Zezas: Florida, Pennsylvania, a lot of places.
Mardy: One of the things that he could is probably do something to reform the estate taxes in Jersey. I think he could pay for it. You deal with New Jersey’s budget problems by raising gas tax just by a couple of pennies. You buy gas in NY, in Pennsylvania, 10 to 15 cents more expensive in some cases than New Jersey. You don’t have to get to parity, but you can get closer.
Zezas: You raise the gas tax 2 cents and you can get closer.
Mardy: And the state is not without its budget problems and that would be of some help
Zezas: Your thought is that the State should modify it in some way in which retirees stay.

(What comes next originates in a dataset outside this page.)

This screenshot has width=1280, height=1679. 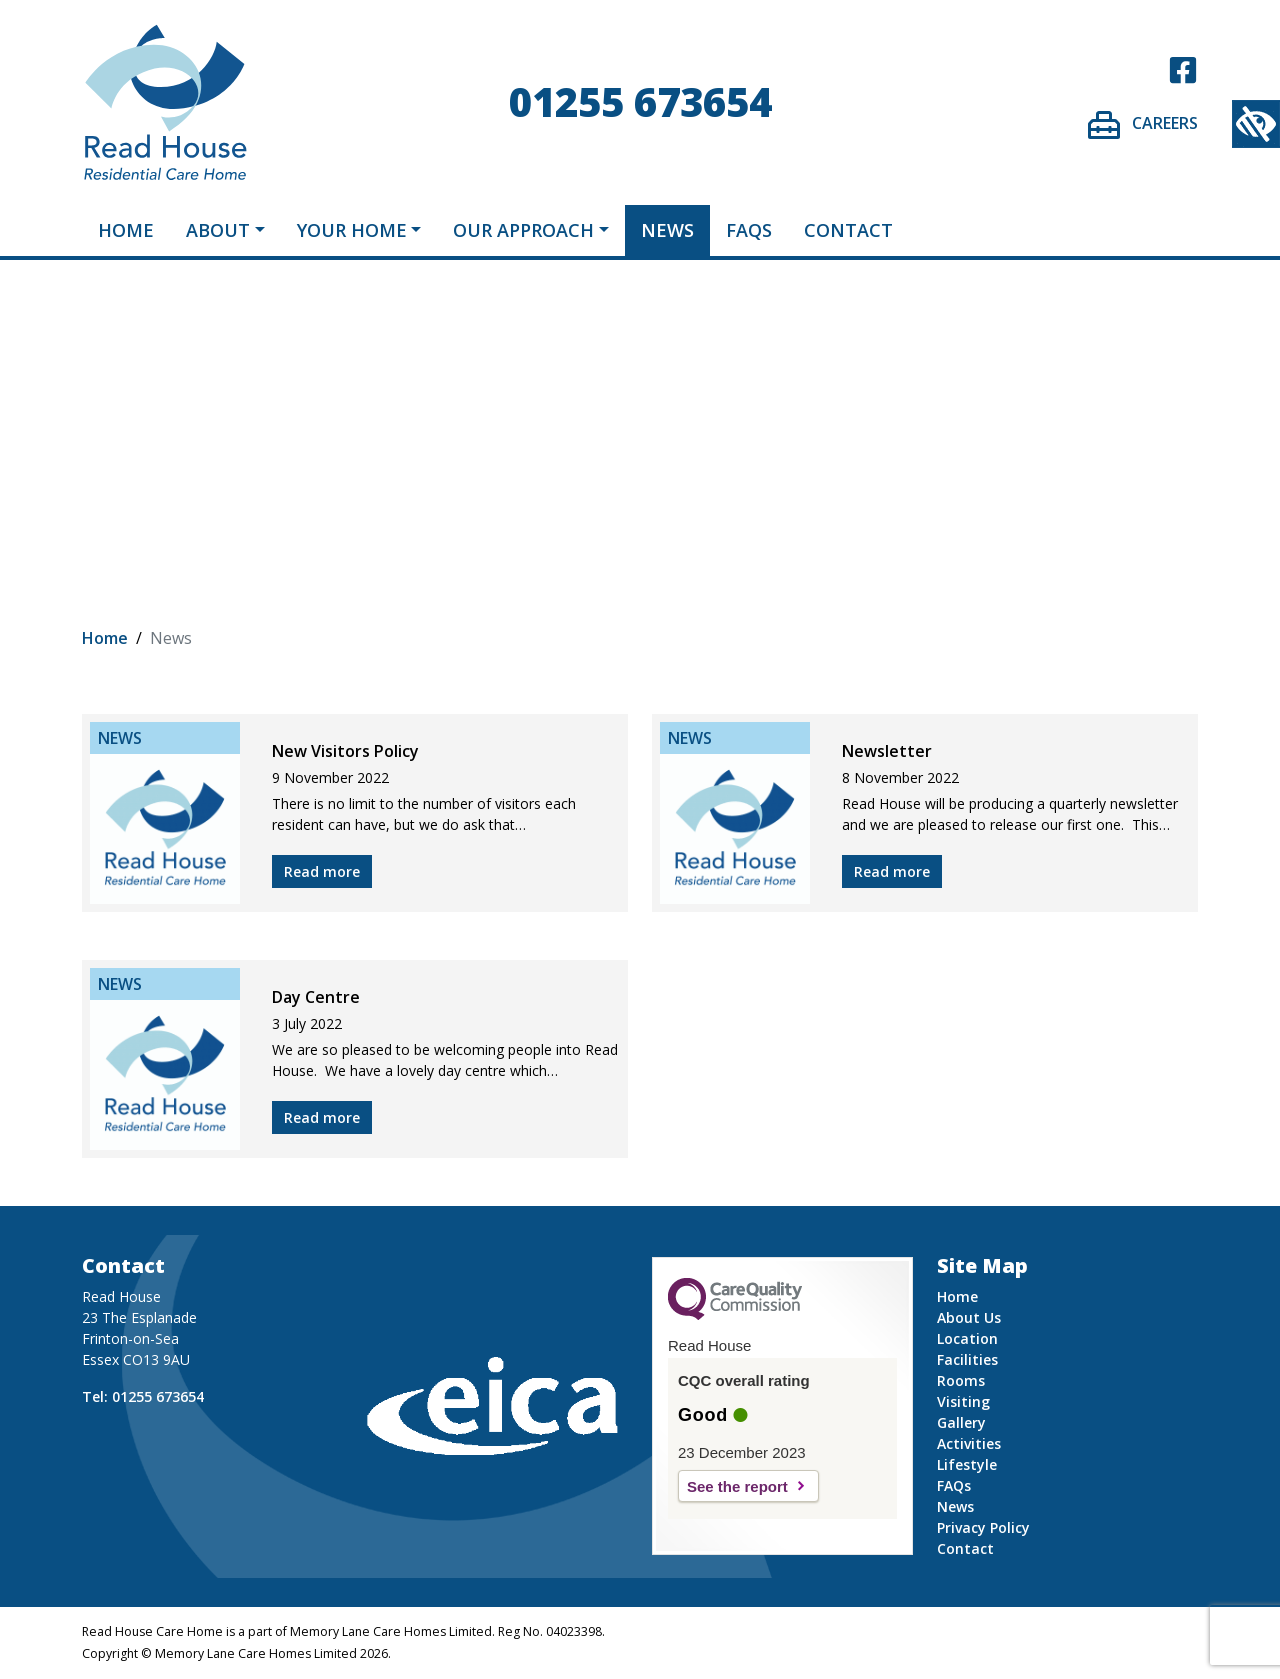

Mardy: I think that you want people who get Federal benefits, social security retirement benefits. You want them to spend it in New Jersey. You don’t want them to leave the State as soon as they’re worried about the State putting their hand in their pocket and taking their money away. As far as business is concerned, New Jersey is a great place to do business. You have great people you can hire. You have great universities, great school systems. You have excellent road systems, great infrastructure. You have 3 great airports in the area. I think there are a lot of things that Christie has done to make New Jersey business friendly. I think I applaud those efforts, but I you have to keep people here. You can’t just let people leave the State.
Zezas: Mike for a financial executive you sound an awful lot like an economist.
Mardy: Well, everything I do involved analyzing economics. TUMI is a company that very much is in tune with what is happening in the economy. You can track our company’s performance against GDP, against air passenger miles, stock market performance, all those things are relevant to how our company performs. So, you have to be very aware of what’s going on in the economy.
Zezas: Well, obviously because of great management and executives like yourself, TUMI has some wonderful products. Mike, this has been wonderful. I want to thank you for joining me today on CFO Studio. I hope you’ll come back and see us again sometime.
Mardy: Andy, it was my pleasure. It was good to see you again.
Zezas: The pleasure was mine. This is Andrew Zezas, your host at CFO Studio, with Mike Mardy, CFO of TUMI Holdings, saying thank you very much for watching, we’ll see you again real soon.